La présentation d'une motion de censure par les partis de l'opposition et la formation d'une coalition sont également conformes aux principes de la démocratie parlementaire canadienne. La pierre angulaire de la démocratie parlementaire est le principe du gouvernement responsable, qui signifie qu'un gouvernement doit rendre compte de ses actes devant les élus de la Chambre des communes et, par extension, devant l'électorat. Le professeur C.E.S. Franks explique ce concept en ces-termes :

La relation entre le Parlement et le gouvernement permet de se prémunir contre les abus [du Cabinet] [...] les ministres sont non seulement responsables de l'utilisation de [leurs] pouvoirs, mais ils doivent également en rendre compte devant le Parlement. Le Parlement, et plus particulièrement la Chambre des communes, constitue donc la source de la légitimité et de l'autorité du gouvernement [...] Le Cabinet doit avoir l'appui de la majorité au Parlement (1). Selon cette description, le gouvernement, pour être légitime, doit pouvoir compter sur l'appui des partis de l'opposition. La mise à jour budgétaire de l'automne constituait un projet de loi de finances et, après avoir signifié qu'ils ne faisaient plus confiance au gouvernement, les partis de l'opposition à la Chambre ont annoncé qu'ils n'appuieraient pas ce projet de loi. S'il est perdu, un vote de censure peut entraîner l'une ou l'autre des conséquences suivantes : le premier ministre peut demander au gouverneur général de dissoudre le Parlement, ou encore le gouverneur général peut, dans certaines circonstances, demander à l'opposition officielle de former le gouvernement si elle peut démontrer qu'elle bénéficie de l'appui de la Chambre.

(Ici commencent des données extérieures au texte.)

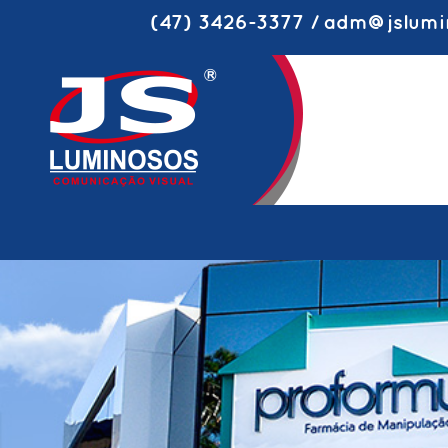
(47) 3426-3377 / adm@jslumi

Ainsi, si le gouvernement avait été défait, la gouverneur générale Michaëlle Jean attrait pu demander à l'opposition officielle, c'est-à-dire aux libéraux, de former le gouvernement. La coalition était d'avis que le premier ministre Harper n'aurait pas pu contester le caractère constitutionnel de cette démarche, vu la lettre qu'il avait lui-même envoyée à la gouverneur générale en 2004, alors qu'il était dans l'opposition, pour lui demander d'examiner toutes les options qui s'offraient à elle si le gouvernement perdait la confiance de la Chambre, étant donné que les partis d'opposition se consultaient activement.

Le refus des partis de l'opposition d'appuyer ce projet de loi de finances constituait donc un exercice légitime des droits que leur confère la Constitution en vertu du principe du gouvernement responsable. Toutefois, l'opposition officielle devait démontrer qu'elle constituait une solution de remplacement viable au gouvernement. Vu que les libéraux ne détenaient pas la majorité des sièges à la Chambre et qu'ils avaient obtenu leurs pires résultats de l'histoire aux élections précédentes, la viabilité de cette option reposait sur la formation d'un partenariat avec les autres partis de l'opposition. De plus, le public ne souhaitait pas la tenue d'élections, étant donné que le dernier scrutin était encore tout récent et qu'il ne convenait guère d'engager des dépenses considérables en période d'incertitude économique. La réticence du public à tenir de nouvelles élections constitue un autre facteur qui a hâté la proposition de gouvernement de coalition, de sorte que la démission du premier ministre ne déclenche pas de campagne électorale. Par conséquent, la décision des partis de l'opposition de former une...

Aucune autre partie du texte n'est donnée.